Stored data:

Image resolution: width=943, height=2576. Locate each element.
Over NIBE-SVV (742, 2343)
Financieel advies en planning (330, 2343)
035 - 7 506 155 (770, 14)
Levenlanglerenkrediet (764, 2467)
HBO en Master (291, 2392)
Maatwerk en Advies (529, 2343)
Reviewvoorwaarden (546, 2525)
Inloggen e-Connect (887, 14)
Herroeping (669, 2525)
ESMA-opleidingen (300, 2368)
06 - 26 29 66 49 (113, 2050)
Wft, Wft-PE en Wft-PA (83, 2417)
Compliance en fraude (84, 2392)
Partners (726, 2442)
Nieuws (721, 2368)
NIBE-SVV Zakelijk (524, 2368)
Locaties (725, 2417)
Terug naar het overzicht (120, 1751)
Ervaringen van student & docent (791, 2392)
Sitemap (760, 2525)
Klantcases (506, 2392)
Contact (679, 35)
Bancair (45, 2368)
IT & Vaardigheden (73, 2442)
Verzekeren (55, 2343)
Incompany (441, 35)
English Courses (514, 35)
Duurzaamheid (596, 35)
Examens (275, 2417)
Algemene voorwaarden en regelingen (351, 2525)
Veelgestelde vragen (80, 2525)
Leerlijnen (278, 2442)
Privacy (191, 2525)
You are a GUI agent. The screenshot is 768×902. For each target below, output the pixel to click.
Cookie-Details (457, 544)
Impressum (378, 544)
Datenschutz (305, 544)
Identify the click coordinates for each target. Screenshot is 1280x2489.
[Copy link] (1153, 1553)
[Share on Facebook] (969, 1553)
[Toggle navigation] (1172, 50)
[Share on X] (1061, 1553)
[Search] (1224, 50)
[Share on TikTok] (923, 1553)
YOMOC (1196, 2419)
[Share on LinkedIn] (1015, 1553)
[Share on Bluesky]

Task objective:
Output, exactly and with nothing else, the lines from the line containing "Identify the click" to the end of the entries.

Exercise output:
Identify the click coordinates for each target. Screenshot is 1280x2489.
[Copy link] (1153, 1553)
[Share on Facebook] (969, 1553)
[Toggle navigation] (1172, 50)
[Share on X] (1061, 1553)
[Search] (1224, 50)
[Share on TikTok] (923, 1553)
YOMOC (1196, 2419)
[Share on LinkedIn] (1015, 1553)
[Share on Bluesky]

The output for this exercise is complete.